Hugo awards the short st.., p.188
Hugo Awards: The Short Stories (Volume 1), page 188




I looked from him to Jeffty and back again. Jeffty was like a zombie. He had come where I’d pulled him. His legs were rubbery and his feet dragged. The past, being eaten by the present, the sound of something in pain.
I clawed some money out of my pants pocket and jammed it into Jeffty’s hand. "Kiddo... listen to me... get out of here right now!" He still couldn’t focus properly. "Jeffty," I said as tightly as I could, "listen to me!" The middle-aged customer and his wife were walking toward us. "Listen, kiddo, get out of here right this minute. Walk over to the Utopia and buy the tickets. I’ll be right behind you." The middle-aged man and his wife were almost on us. I shoved Jeffty through the door and watched him stumble away in the wrong direction, then stop as if gathering his wits, turn and go back past the front of the Center and in the direction of the Utopia. "Yes sir," I said, straightening up and facing them, "yes, ma’am, that is one terrific set with some sensational features! If you’ll just step back here with me..."

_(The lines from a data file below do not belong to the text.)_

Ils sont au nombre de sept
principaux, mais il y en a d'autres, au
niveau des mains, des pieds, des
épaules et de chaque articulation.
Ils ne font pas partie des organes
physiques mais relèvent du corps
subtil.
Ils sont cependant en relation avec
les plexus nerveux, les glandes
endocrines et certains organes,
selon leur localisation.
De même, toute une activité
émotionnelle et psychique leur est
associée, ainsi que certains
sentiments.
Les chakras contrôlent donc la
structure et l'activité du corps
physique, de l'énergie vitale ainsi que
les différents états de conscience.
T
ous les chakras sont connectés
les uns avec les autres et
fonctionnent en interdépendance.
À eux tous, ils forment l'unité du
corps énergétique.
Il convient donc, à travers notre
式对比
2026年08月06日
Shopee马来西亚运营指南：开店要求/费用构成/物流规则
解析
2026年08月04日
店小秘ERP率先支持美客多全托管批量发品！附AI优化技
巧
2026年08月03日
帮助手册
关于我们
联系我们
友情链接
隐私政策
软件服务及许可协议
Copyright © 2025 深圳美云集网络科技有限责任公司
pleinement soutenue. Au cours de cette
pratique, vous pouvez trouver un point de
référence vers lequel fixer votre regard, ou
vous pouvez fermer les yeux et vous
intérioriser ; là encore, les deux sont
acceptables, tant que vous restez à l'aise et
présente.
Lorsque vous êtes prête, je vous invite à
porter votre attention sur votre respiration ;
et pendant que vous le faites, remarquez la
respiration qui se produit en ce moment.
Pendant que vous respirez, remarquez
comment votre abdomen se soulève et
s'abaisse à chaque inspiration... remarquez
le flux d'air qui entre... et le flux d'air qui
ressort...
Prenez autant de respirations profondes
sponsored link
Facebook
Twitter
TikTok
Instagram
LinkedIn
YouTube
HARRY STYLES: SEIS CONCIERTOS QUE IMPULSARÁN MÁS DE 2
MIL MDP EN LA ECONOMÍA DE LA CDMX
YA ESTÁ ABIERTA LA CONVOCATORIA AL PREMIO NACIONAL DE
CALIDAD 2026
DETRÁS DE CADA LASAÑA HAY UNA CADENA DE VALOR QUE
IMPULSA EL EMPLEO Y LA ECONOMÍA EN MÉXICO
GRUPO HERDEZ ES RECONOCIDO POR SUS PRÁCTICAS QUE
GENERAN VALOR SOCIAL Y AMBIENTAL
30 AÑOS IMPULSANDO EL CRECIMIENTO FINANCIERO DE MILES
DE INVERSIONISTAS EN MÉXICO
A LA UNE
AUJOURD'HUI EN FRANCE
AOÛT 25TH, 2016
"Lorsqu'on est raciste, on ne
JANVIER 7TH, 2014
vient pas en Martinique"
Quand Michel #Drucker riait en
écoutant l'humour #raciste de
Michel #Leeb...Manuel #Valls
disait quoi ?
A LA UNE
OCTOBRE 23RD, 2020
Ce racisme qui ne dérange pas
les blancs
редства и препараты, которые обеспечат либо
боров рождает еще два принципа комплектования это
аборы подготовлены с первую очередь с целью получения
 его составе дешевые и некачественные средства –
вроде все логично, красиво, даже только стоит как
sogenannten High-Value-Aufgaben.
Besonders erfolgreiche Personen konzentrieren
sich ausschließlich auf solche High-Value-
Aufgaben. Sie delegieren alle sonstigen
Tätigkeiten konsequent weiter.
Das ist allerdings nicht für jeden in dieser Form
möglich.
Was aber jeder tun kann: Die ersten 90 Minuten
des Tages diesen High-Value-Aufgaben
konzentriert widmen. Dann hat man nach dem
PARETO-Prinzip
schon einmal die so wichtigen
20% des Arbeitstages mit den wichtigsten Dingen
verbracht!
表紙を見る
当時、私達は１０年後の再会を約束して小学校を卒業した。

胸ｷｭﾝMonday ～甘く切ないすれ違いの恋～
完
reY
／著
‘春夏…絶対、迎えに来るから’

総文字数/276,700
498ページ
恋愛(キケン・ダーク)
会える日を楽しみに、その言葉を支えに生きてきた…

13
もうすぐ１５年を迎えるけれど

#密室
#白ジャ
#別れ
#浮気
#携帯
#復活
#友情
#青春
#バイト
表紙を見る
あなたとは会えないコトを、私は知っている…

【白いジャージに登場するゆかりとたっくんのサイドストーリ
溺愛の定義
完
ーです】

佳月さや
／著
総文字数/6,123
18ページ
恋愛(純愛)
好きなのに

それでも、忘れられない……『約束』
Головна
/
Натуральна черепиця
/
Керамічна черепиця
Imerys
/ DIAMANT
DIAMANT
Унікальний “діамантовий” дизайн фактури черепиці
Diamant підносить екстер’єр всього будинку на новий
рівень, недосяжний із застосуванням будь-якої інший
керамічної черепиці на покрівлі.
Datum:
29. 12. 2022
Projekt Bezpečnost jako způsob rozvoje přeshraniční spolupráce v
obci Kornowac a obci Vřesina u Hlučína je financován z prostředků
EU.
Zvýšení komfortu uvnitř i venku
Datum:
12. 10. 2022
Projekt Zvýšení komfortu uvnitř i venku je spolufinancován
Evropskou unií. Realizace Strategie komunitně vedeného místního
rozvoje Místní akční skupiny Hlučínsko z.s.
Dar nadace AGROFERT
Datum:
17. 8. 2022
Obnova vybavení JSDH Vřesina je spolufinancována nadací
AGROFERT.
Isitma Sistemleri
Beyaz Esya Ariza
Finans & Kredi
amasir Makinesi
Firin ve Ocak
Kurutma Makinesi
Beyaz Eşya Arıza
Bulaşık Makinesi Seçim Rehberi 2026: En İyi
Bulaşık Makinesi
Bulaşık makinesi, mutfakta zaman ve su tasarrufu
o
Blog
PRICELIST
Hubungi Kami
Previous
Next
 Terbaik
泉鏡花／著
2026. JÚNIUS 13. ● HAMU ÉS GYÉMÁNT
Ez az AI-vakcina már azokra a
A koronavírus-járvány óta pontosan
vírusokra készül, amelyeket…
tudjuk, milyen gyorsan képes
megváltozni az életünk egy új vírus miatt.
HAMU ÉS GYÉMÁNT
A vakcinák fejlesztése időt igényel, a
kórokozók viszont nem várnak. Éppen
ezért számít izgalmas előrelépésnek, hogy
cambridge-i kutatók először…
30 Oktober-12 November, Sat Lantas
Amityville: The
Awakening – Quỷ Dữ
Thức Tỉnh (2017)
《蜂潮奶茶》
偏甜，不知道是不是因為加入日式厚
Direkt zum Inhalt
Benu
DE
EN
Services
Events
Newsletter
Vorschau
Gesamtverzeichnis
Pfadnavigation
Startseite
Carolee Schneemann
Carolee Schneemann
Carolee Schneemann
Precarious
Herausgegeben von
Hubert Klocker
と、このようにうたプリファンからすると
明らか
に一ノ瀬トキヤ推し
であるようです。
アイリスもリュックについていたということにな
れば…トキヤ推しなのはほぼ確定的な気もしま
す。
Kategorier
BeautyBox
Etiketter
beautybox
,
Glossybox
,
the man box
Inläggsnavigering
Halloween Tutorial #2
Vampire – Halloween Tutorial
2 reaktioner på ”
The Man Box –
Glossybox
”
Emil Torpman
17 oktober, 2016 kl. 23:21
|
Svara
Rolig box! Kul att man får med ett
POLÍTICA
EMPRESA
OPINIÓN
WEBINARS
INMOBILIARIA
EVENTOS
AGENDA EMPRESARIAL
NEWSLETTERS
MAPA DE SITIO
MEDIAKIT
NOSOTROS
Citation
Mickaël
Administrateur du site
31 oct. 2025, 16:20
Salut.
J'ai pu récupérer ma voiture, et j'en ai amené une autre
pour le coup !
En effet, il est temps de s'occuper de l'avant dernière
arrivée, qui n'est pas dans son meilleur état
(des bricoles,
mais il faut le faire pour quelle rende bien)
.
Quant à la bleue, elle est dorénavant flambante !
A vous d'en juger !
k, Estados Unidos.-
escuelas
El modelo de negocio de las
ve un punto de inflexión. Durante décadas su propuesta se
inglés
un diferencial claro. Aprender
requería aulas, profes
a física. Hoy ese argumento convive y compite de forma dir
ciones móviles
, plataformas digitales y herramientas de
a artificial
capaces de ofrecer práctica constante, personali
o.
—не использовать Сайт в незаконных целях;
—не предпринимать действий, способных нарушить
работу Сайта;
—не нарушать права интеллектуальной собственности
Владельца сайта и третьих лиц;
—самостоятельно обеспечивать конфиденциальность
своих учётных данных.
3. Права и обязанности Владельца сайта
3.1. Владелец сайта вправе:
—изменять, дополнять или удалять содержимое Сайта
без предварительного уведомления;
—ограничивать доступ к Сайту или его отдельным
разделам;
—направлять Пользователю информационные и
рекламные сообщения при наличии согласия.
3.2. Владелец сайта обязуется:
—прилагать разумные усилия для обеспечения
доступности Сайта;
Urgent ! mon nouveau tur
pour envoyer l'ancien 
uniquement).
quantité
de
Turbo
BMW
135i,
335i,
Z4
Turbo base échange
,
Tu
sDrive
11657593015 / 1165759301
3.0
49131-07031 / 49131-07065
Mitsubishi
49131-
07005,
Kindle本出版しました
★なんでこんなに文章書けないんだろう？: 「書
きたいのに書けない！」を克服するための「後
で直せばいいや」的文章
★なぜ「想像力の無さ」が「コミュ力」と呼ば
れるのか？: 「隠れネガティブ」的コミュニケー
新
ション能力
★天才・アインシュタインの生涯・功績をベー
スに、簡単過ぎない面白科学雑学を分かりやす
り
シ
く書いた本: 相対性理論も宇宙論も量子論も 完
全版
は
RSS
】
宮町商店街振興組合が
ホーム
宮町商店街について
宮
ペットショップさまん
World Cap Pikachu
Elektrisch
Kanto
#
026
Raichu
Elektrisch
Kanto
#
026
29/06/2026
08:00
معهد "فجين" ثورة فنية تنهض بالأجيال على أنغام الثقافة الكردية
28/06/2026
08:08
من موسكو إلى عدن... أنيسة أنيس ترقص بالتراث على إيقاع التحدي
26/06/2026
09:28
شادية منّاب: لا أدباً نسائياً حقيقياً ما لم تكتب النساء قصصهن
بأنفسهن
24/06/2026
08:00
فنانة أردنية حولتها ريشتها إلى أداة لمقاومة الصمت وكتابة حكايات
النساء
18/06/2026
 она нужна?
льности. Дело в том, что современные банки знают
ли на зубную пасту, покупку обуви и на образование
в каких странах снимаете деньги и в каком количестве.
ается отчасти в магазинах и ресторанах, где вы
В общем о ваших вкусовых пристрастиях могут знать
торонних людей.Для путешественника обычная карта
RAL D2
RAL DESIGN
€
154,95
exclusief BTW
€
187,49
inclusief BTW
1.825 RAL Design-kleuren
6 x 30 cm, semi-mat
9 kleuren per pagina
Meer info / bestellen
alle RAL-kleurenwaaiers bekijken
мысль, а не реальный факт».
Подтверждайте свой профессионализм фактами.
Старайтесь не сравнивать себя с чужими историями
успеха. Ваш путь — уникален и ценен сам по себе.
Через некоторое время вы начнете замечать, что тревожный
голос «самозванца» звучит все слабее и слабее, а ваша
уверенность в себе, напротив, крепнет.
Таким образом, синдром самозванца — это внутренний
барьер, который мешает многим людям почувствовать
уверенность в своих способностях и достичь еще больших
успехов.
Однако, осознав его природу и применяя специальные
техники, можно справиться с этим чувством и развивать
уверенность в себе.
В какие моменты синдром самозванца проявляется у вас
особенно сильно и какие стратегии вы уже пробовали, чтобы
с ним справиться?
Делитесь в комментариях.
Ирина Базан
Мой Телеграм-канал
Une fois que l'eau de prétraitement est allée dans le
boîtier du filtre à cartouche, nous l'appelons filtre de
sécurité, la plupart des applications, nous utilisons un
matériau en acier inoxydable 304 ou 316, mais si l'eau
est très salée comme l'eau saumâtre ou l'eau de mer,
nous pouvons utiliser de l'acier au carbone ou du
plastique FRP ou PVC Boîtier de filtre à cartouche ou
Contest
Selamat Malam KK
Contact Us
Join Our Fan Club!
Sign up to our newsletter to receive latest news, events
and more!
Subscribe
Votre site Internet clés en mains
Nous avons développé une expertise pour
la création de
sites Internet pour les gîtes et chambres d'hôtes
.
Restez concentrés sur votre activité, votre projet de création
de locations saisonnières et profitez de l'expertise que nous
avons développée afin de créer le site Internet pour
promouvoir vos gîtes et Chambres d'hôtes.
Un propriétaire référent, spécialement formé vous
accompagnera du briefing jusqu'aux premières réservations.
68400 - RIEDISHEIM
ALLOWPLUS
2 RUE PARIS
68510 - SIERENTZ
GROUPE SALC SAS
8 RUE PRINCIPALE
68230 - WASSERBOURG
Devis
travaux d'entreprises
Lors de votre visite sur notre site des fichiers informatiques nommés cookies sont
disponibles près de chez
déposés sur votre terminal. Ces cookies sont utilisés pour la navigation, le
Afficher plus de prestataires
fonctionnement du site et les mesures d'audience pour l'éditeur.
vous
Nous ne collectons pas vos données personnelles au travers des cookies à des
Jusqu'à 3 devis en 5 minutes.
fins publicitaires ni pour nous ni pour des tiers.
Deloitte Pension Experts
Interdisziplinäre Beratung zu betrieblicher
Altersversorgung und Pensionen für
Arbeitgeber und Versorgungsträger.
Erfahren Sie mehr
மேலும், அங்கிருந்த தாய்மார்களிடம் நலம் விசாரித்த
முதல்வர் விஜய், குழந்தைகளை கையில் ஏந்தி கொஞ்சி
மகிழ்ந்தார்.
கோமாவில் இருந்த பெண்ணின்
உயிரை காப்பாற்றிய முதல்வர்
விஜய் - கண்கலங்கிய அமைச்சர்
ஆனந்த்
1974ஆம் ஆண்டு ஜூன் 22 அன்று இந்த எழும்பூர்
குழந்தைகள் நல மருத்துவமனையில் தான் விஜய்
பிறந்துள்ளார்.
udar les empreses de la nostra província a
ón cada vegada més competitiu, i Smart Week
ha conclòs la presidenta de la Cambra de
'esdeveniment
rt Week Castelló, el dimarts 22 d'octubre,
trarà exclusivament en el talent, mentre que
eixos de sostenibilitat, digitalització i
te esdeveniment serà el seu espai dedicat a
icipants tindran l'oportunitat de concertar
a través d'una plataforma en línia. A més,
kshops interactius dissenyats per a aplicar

There was a terrible sound of something hurting, but I couldn’t tell from which channel, or from which set, it was coming.
Most of it I learned later, from the girl in the ticket booth, and from some people I knew who came to me to tell me what had happened. By the time I got to the Utopia, nearly twenty minutes later, Jeffty was already beaten to a pulp and had been taken to the manager’s office.
"Did you see a very little boy, about five years old, with big brown eyes and straight brown hair... he was waiting for me?"
"Oh, I think that’s the little boy those kids beat up?"
"What!?! Where is he?"
"They took him to the manager’s office. No one knew who he was or where to find his parents--"
A young girl wearing an usher’s uniform was kneeling down beside the couch, placing a wet paper towel on his face.
I took the towel away from her and ordered her out of the office. She looked insulted and snorted something rude, but she left. I sat on the edge of the couch and tried to swab away the blood from the lacerations without opening the wounds where the blood had caked. Both his eyes were swollen shut. His mouth was ripped badly. His hair was matted with dried blood.
He had been standing in line behind two kids in their teens. They started selling tickets at 12:30 and the show started at 1:00. The doors weren’t opened till 12:45. He had been waiting, and the kids in front of him had had a portable radio. They were listening to the ball game. Jeffty had wanted to hear some program, God knows what it might have been, Grand Central Station, Let’s Pretend, The Land of the Lost, God only knows which one it might have been.
He had asked if he could borrow their radio to hear the program for a minute, and it had been a commercial break or something, and the kids had given him the radio, probably out of some malicious kind of courtesy that would permit them to take offense and rag the little boy. He had changed the station... and they’d been unable to get it to go back to the ball game. It was locked into the past, on a station that was broadcasting a program that didn’t exist for anyone but Jeffty.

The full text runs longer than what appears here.